Rituals, Habits and Behaviour Change

I’m currently reading a book on rituals aptly called Daily Rituals by Mason Currey. It’s fascinating to peek into how famous creative people have built rituals into their work day to support their focus.

So what are rituals?
Rituals are symbolic behaviours done by choice and backed by practice. Any behaviour or set of behaviours that you do over again to support your work or personal objectives is a ritual. Rituals are like habits. Those who keep to rituals know they are important and key to cultivating a daily creative rhythm.
We all know about religious rituals, but what about your day to day work rituals. Do you appreciate the value of the workday rituals you already follow?
Here are some examples of a few people mentioned in the book:

  • Gertrude Stein (1874–1946) American author, poet and art collector — Wake at 10am, drink coffee, has a bath, does some writing, then heads outdoors to look at rocks and cows between writing some more. She was happy to write for half an hour a day, noting that a life time of writing would amount to a volume of work.
  • Haruki Murakami (b.1949) Japanese author — Wakes at 4am and works 5–6 hours straight. In the afternoon he saves for exercise, errands, reading and music. Every night he retires at 9pm. He sticks to this routine religiously.
  • Stephen King (b.1947) American author — Starts the day working at 8am and writes until 11:30am or until he reaches his goal of 2,000 words. The afternoon is reserved for naps, letter writing, reading, TV watching and family time.
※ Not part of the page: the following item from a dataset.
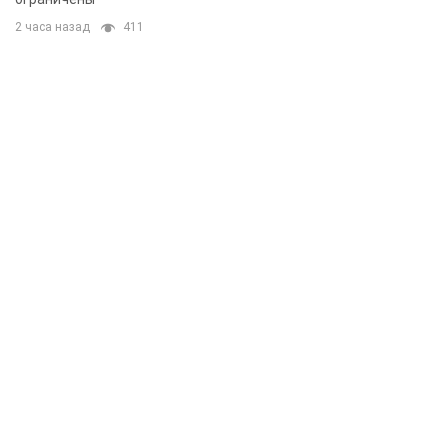
2 часа назад
411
These people and others use rituals to focus and ‘trick’ themselves to do the work. Also interesting to read is that they know their best time and worst times to work and use their time accordingly.

Do you know your best time of day to focus on a particular job? Do you know the time of day when you’re less effective too? Knowing this makes all the difference to achieving something productive. Use your quality time to achieve your ‘big ticket’ items and use your less effective thinking time to achieve the less significant (but still necessary), mindnumbing tasks.

Why rituals work
Rituals support habit and focus. Rituals support you to repeat habits and create new behaviour patterns over time. Daily rituals can support you to make new habits stick. You can move from doing something that might take a lot of effort, to it becoming almost automatic or done unconsciously . For example, if losing weight is a new habit you want to cultivate, your new ritual might be to eat meals from a smaller plate. The change to a smaller plate will limit the food you can put on it and done consistently will change the quantity of food you eat. It’s a subtle change but one that will support weight loss.

A habit you might already have is your exercise routine. Do you just do it, without thinking, just get up and go? With any task, keeping a routine is a good way to commit to the activity so you are less likely to weasel out of it. Routines support your practice. Practice support your goals.

The more you do something in an automatic way then the more ingrained the behaviour is or becomes. This is also interesting to note from your employees’ perspective. When they are so used to doing their work a certain way, and then you ask them to do it differently, they are likely to object or have a natural response to avoid the routine. Changing routine involves changing behaviour and is best done with the will of your people supporting the change.

How long does it take to form a habit?

In 2010, Philippa Lally undertook research that showed it took an average of 66 days to form a habit. This average is a bit misleading as for some it only took 18 days and at the other extreme it was 254 days. Where you fall in this range is unique to you. She found people would show an increase in the automaticity of the behaviour and then would hit a plateau. The results showed if you consistently kept up your ritual you were more likely to maintain that habit. However if you missed a sequence of days, then your habit would take longer to stick because you were not in automatic mode.

The moral

So remember, performing simple rituals is the best way to achieve a new, desirable habit. The smaller the initial change the easier it is to keep. Once you find you have achieved one habit you can then create another set of rituals to go the next step. It’s exactly like eating the elephant, one bite at a time.

Small changes in behaviour cascade into bigger changes over time.